The Offering of Christ once made is that perfect redemption, propitiation, and satisfaction, for all the sins of the whole world, both original and actual; and there is none other satisfaction for sin, but that alone.
So for Anglicans, Christ's death can certainly be seen as a 'satisfaction for sin'. But what (or who) is 'satisfied', and can we say it was 'God's wrath'? Once again, the articles come to our help:
Original Sin standeth not in the following of Adam, (as the Pelagians do vainly talk;) but it is the fault and corruption of the Nature of every man, that naturally is ingendered of the offspring of Adam; whereby man is very far gone from original righteousness, and is of his own nature inclined to evil, so that the flesh lusteth always contrary to the spirit; and therefore in every person born into this world, it deserveth God's wrath and damnation.
According to this Article, then, in "every person born into this world [the flesh] deserveth God's wrath" because that flesh is the "fault and corruption of the Nature of ... man" - which may properly be called 'sin'.

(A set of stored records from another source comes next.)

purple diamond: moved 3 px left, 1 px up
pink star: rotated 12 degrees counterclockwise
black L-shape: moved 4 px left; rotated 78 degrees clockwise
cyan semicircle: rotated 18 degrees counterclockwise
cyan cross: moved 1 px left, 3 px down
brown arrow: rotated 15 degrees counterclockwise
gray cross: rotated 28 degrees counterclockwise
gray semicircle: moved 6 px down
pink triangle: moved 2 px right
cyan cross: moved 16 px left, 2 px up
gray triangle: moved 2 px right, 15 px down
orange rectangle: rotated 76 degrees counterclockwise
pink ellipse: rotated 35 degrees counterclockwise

Now at this point there are always those who want to chip in and say the Articles are no longer applicable or appropriate. But the point is that they, with the Prayer Book itself, are a summary of Anglican beliefs certainly as they once stood and, for some of us, as they still stand. (And remember, all Anglican clergy have to assent to the Articles and the Prayer Book.)

So, for those who are having trouble keeping up, sin (which affects us all) deserves God's wrath. But on the cross Jesus made a 'full satisfaction' for sin. And, as the Articles again tell us:
The Son, which is the Word of the Father ... truly suffered, was crucified, dead, and buried, to reconcile his Father to us ... (II. Of the Word orSon of God, which was made very Man)

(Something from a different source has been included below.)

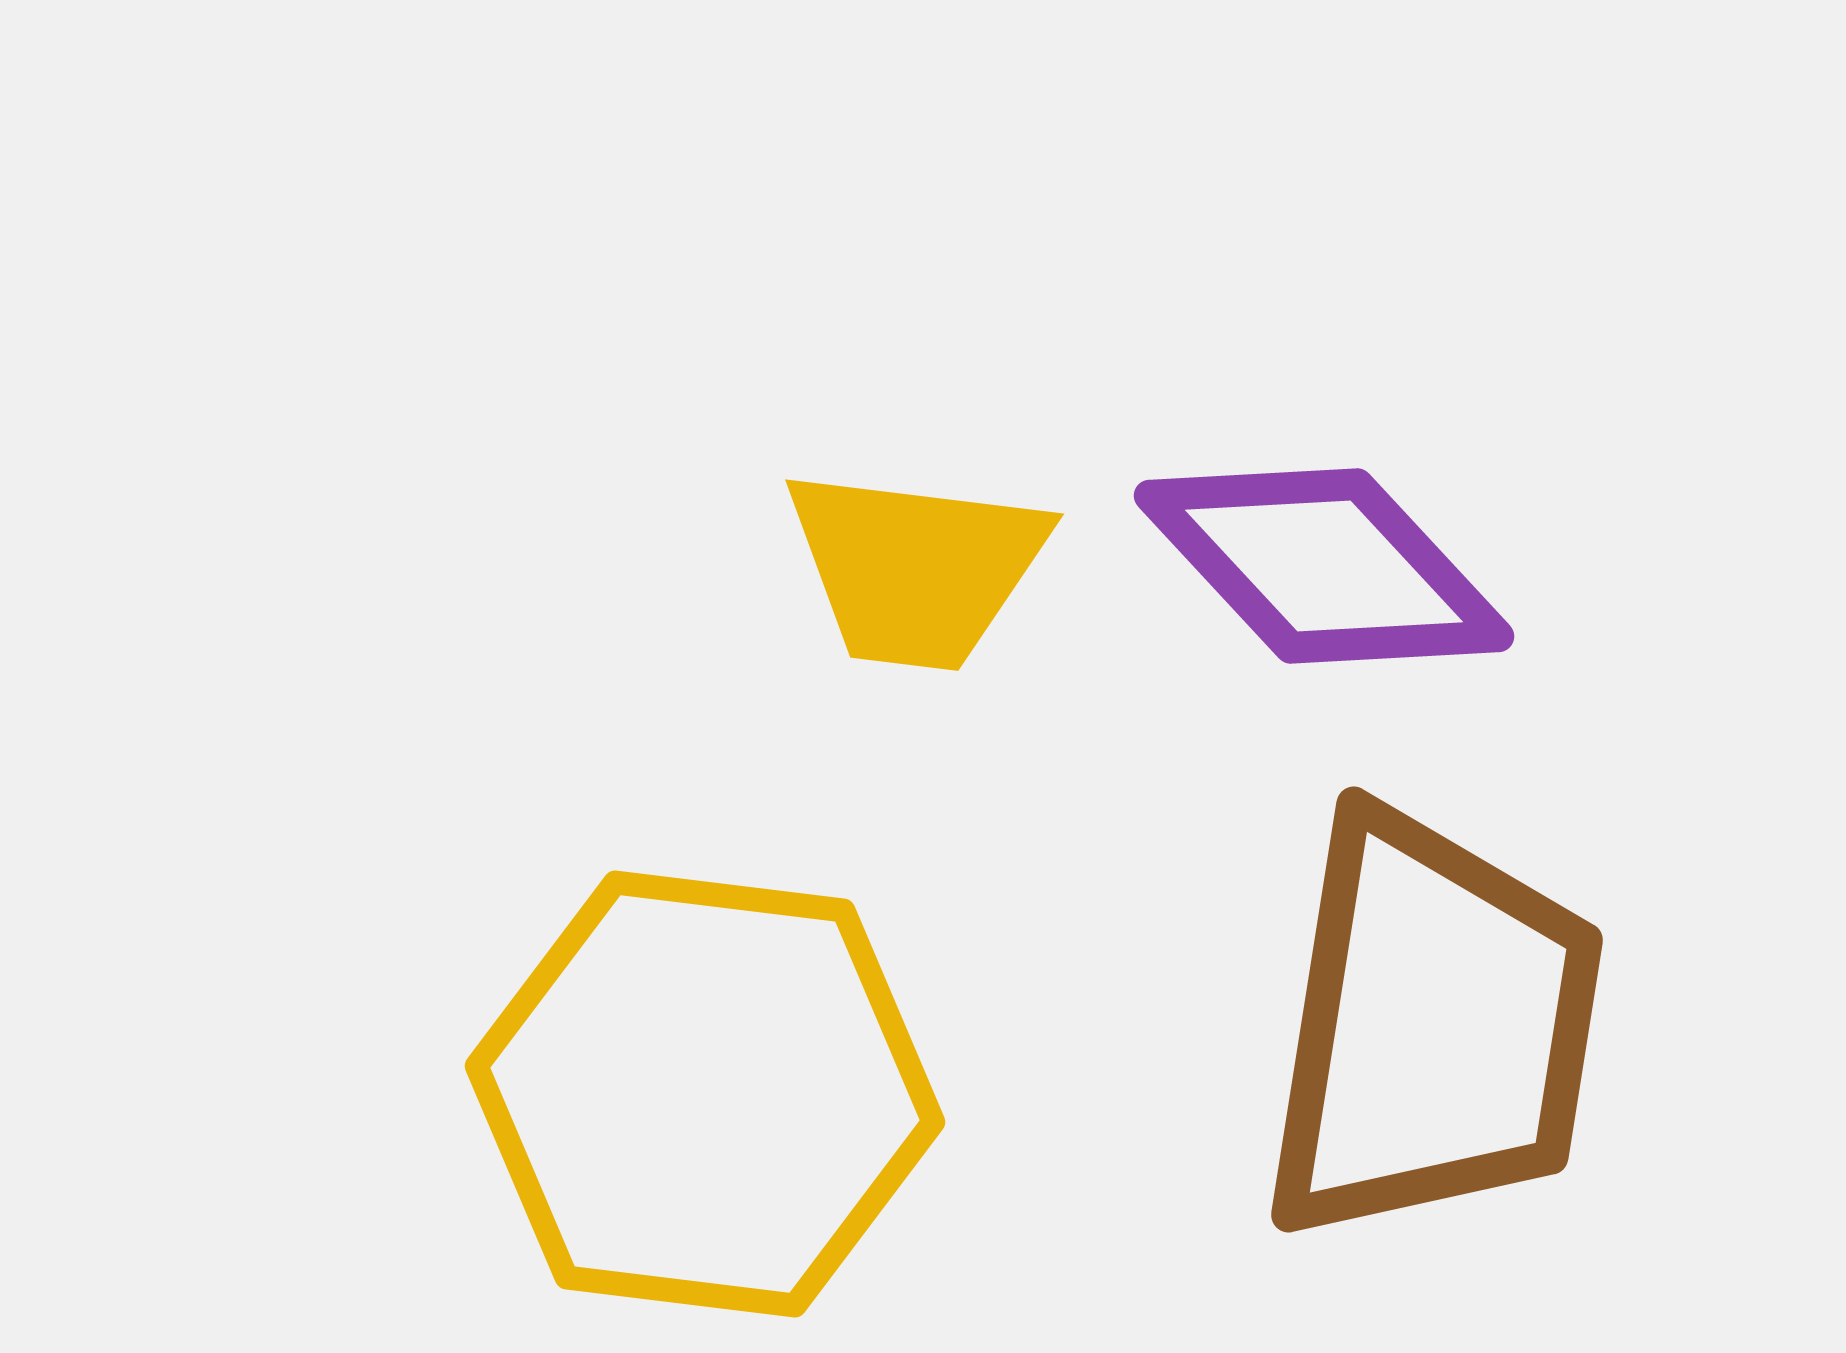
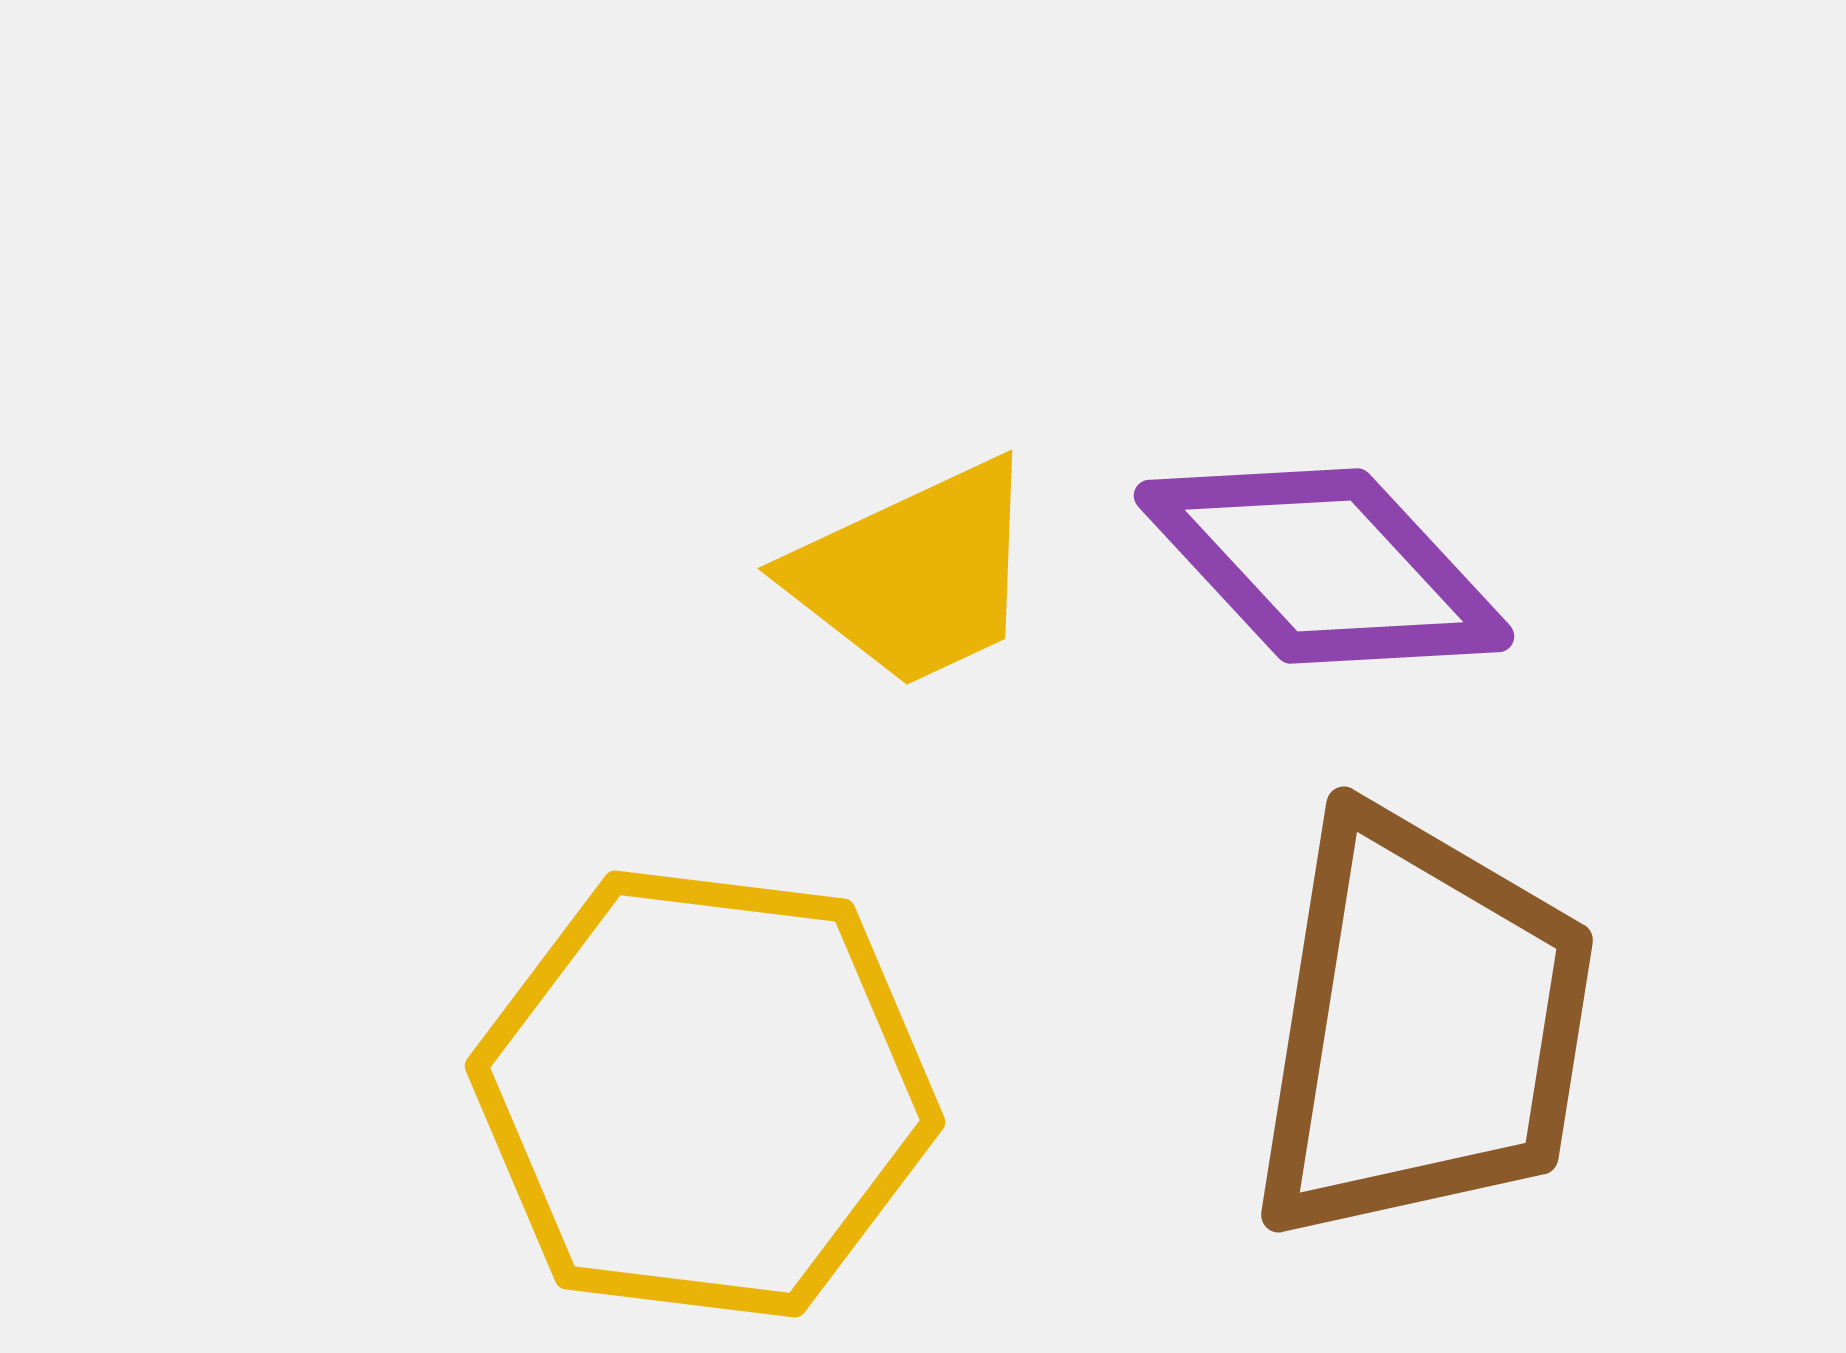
yellow trapezoid: moved 1 px left, 6 px down; rotated 32 degrees counterclockwise
brown trapezoid: moved 10 px left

The point not to miss here is the comment about the cross reconciling the Father to us. Without the cross, then, we are not reconciled to the Father, neither is He reconciled to us. Rather, as Scripture says and the Articles affirm, we are by nature objects of wrath (Eph 2:3)

Thanks to the cross, we are no longer objects of wrath (on this we are all surely agreed), but if the cross is a 'satisfaction for sin', and sin is the reason for God's wrath against us, then surely God's wrath is one of the things for which the cross 'makes satisfaction'.

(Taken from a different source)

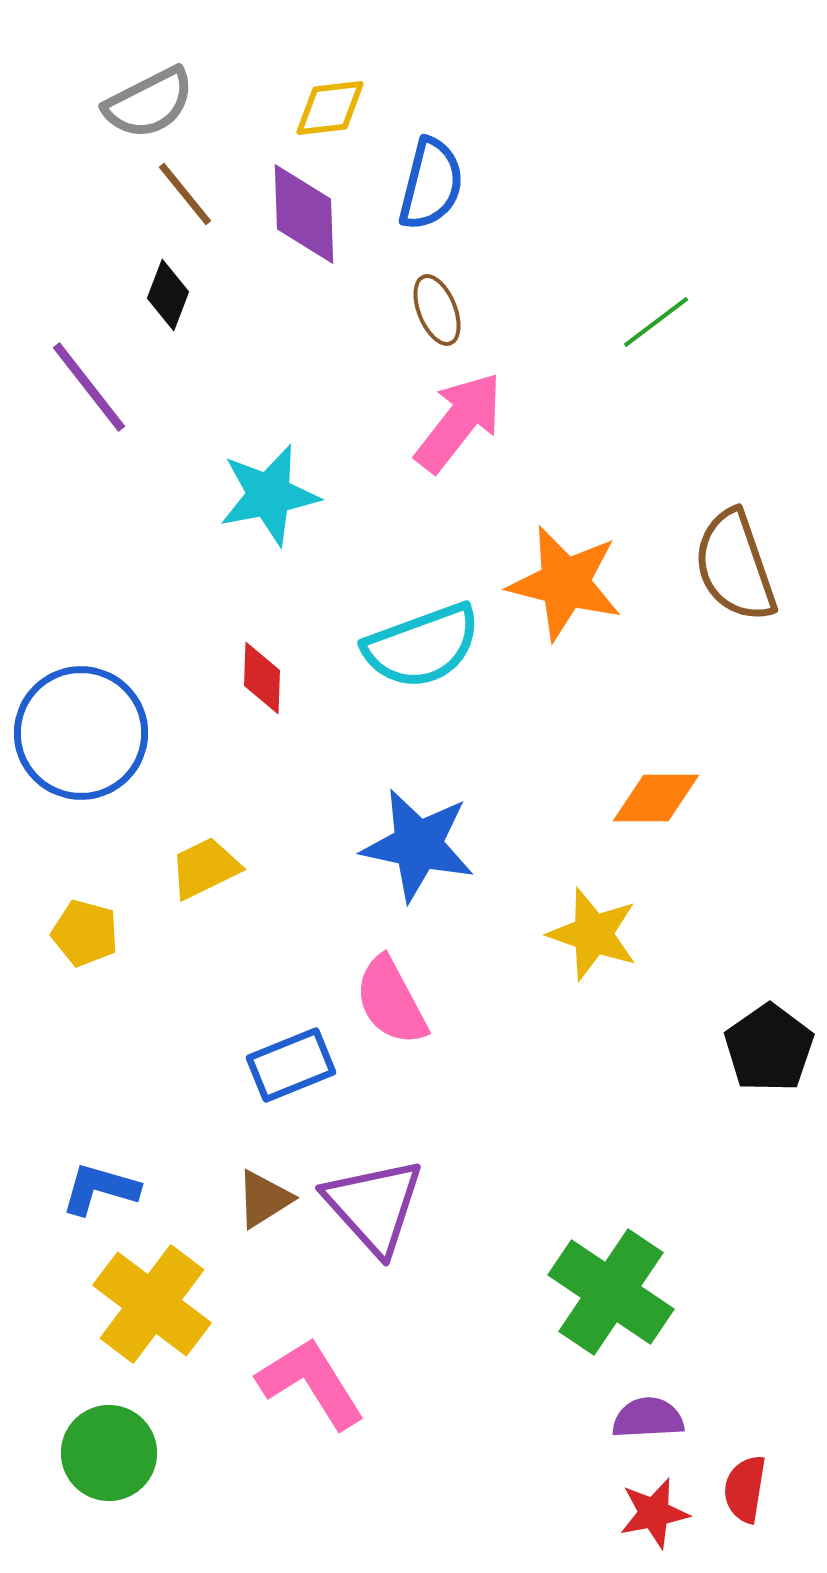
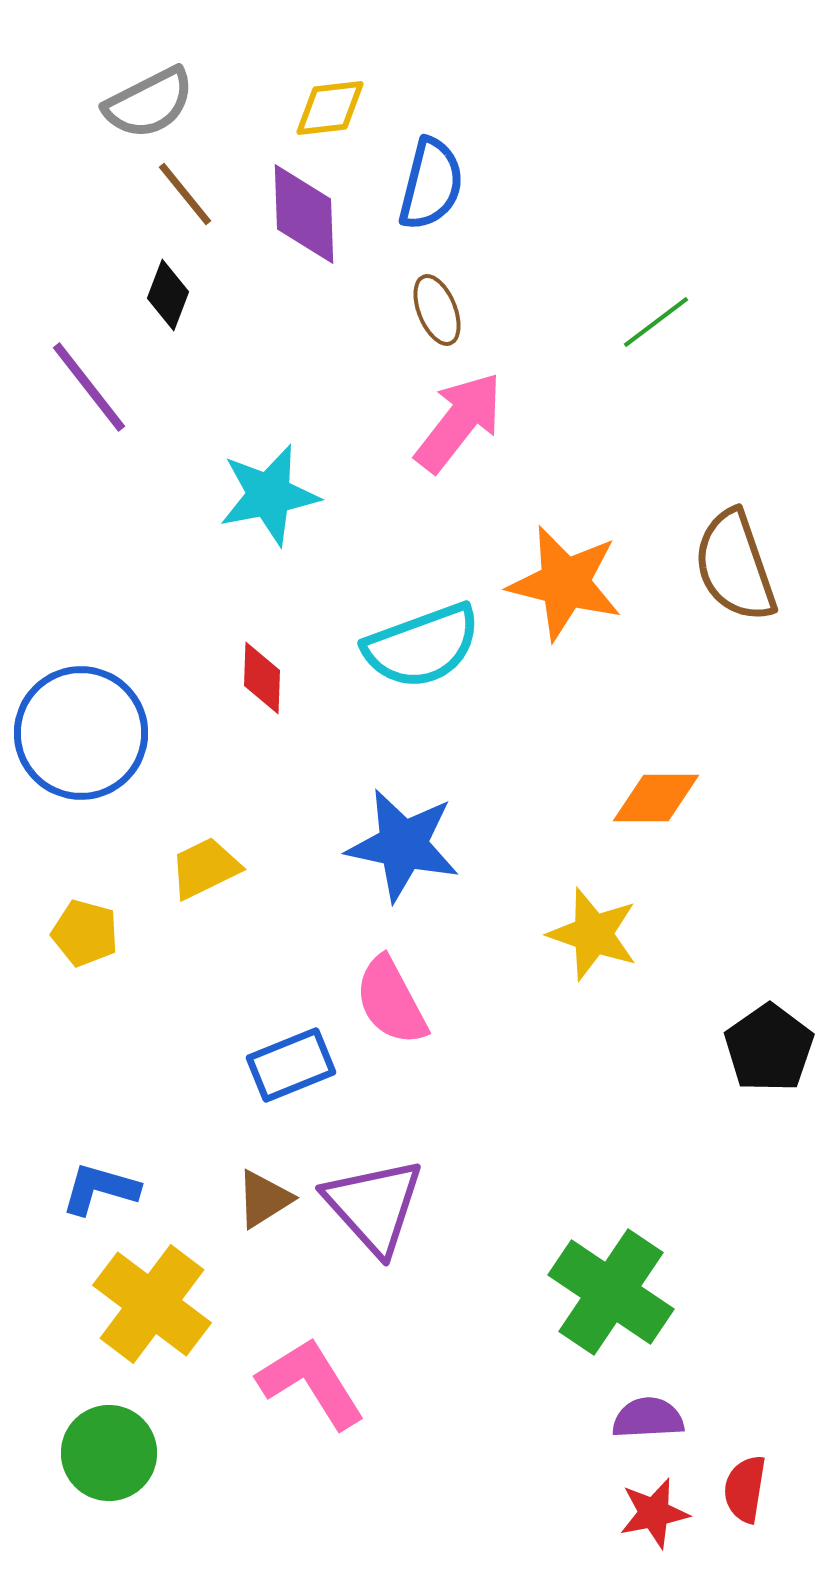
blue star: moved 15 px left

That being the case, surely the only criticisms of Townend's words, as far as Anglicans are concerned, have to rest on the fact that he was working with the stylistic constraints of rhyming 'died' with 'satisfied'. Perhaps Anglican purists would have preferred he had taken a leaf out of Mick Jagger and Keith Richards' song book and found an alternative to rhyme with 'satisfaction', but he didn't. Maybe next week. Meanwhile, I suggest Anglicans need to be a bit clearer what exactly the fuss is about.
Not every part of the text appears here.